▶ _WORK TO BE COMPLETED_: How many lines in the records below contain the word "catégorie"? Answer with the number and nothing else.

(Saved data entries)

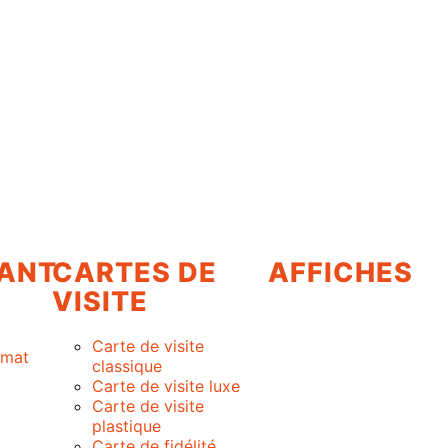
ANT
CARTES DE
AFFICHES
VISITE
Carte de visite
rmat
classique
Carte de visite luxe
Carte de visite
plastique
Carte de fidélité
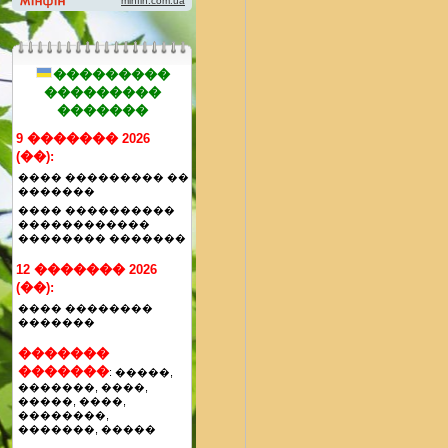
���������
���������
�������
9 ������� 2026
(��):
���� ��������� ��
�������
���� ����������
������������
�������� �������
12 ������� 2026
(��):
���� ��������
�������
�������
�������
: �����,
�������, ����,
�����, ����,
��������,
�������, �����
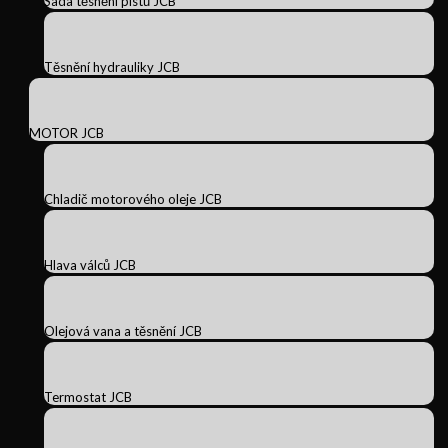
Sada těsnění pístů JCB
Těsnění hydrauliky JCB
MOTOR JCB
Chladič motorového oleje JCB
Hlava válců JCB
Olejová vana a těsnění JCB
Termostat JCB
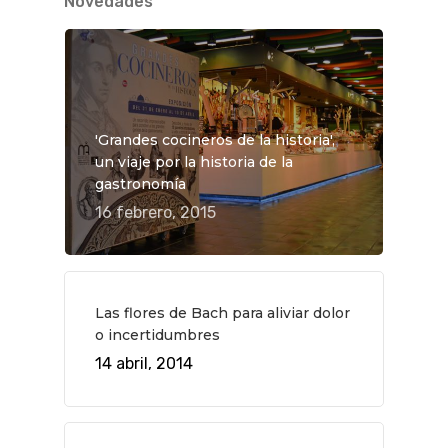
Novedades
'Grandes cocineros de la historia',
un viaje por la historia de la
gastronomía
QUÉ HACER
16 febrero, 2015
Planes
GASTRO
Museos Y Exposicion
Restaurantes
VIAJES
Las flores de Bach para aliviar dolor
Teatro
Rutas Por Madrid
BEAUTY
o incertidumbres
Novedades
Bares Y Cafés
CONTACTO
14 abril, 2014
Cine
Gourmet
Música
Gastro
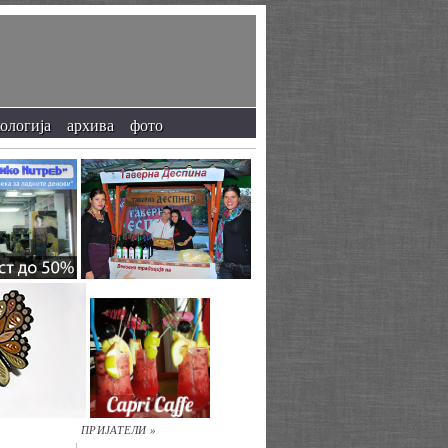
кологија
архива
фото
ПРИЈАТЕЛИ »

--

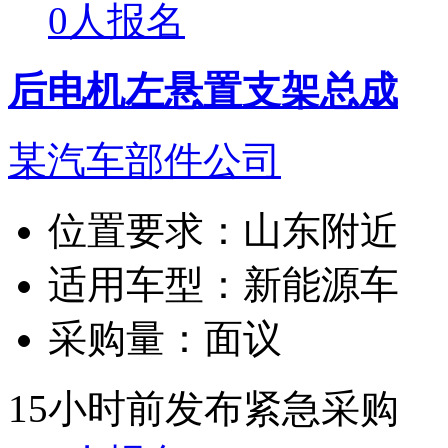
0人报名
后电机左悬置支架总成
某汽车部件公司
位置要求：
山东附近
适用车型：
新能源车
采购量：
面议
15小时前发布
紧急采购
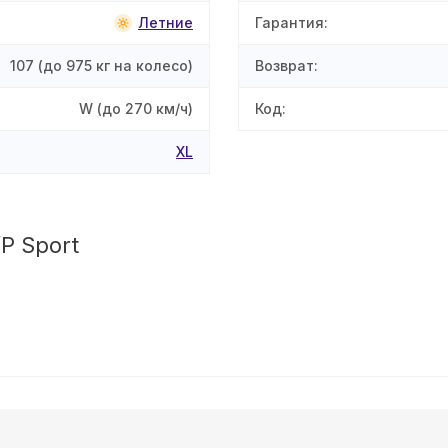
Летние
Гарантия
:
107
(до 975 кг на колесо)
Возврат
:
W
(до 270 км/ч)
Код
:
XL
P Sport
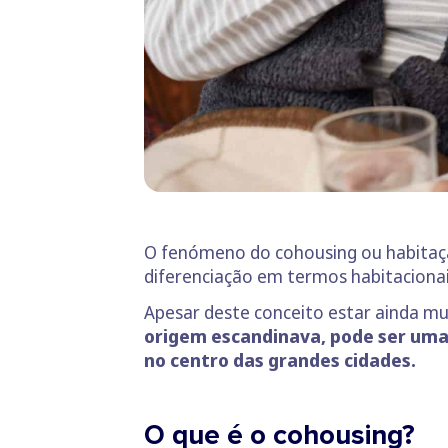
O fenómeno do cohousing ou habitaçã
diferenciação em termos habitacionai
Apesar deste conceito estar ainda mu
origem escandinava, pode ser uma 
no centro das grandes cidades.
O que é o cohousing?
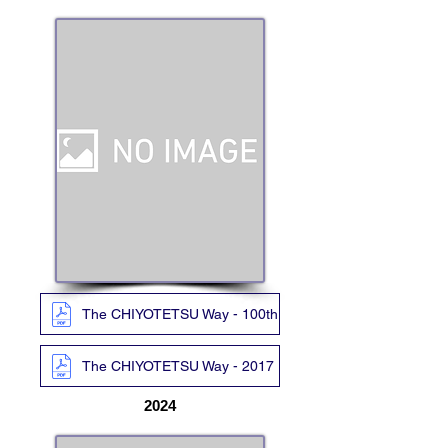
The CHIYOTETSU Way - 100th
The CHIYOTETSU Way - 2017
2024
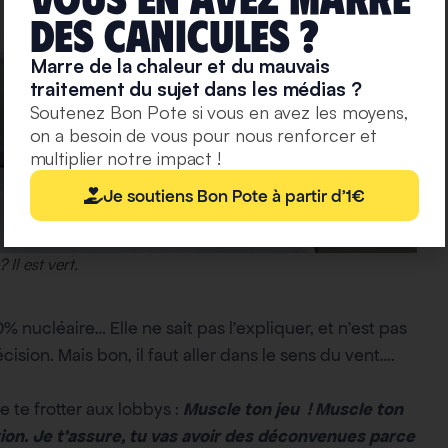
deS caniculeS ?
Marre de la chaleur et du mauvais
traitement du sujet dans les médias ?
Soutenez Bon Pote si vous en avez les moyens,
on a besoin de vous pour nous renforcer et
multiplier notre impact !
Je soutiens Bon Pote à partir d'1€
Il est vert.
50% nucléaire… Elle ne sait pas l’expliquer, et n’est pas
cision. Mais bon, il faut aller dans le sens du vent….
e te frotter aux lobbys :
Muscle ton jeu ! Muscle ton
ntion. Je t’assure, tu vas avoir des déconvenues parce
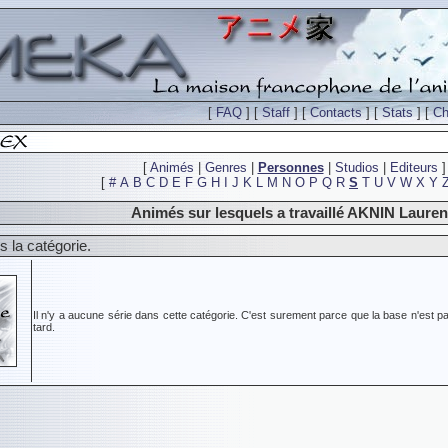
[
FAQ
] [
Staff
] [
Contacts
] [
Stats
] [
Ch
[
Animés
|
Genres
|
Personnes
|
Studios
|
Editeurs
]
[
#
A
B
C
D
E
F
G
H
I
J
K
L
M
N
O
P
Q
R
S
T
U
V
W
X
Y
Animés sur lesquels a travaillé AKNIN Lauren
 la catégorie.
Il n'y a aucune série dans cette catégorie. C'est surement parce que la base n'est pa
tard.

---

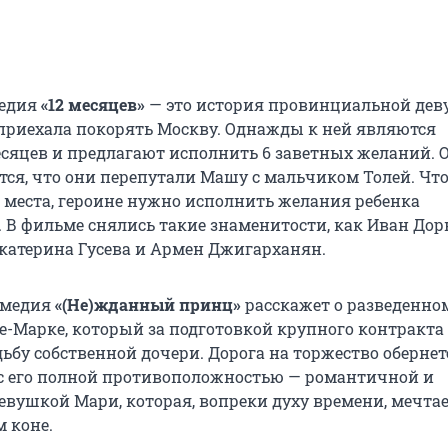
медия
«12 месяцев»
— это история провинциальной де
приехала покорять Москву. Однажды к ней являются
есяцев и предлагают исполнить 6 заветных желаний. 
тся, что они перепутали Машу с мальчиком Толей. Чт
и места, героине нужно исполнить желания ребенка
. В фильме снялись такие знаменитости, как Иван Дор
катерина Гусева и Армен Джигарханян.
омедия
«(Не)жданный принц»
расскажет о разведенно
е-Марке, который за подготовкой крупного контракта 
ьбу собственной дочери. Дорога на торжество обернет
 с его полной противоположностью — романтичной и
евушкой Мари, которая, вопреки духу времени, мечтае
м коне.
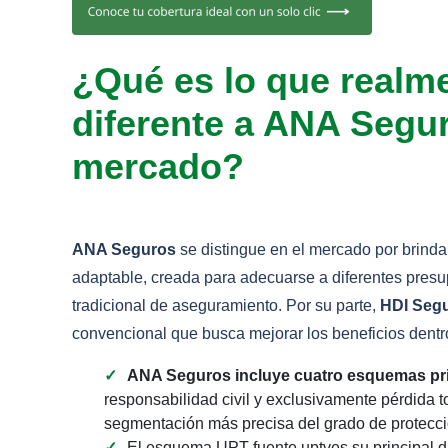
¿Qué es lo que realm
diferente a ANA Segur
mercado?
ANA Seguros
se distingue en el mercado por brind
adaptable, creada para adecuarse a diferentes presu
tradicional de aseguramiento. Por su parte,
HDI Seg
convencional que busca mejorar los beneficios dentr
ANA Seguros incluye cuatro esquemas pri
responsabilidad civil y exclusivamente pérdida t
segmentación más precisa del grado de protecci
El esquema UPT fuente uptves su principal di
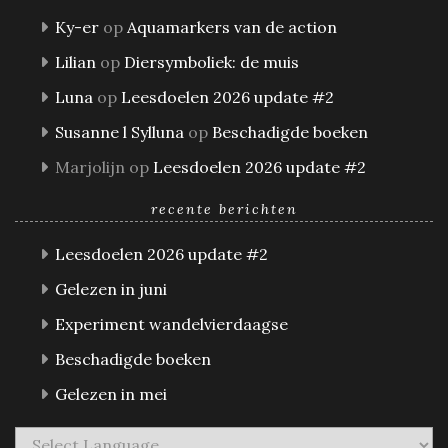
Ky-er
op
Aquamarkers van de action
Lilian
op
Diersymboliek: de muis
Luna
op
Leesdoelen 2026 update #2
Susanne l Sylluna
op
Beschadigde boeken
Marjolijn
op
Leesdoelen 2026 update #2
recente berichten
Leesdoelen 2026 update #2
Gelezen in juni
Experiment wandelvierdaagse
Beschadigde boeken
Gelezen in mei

▶ _RESULT BELOW_: 2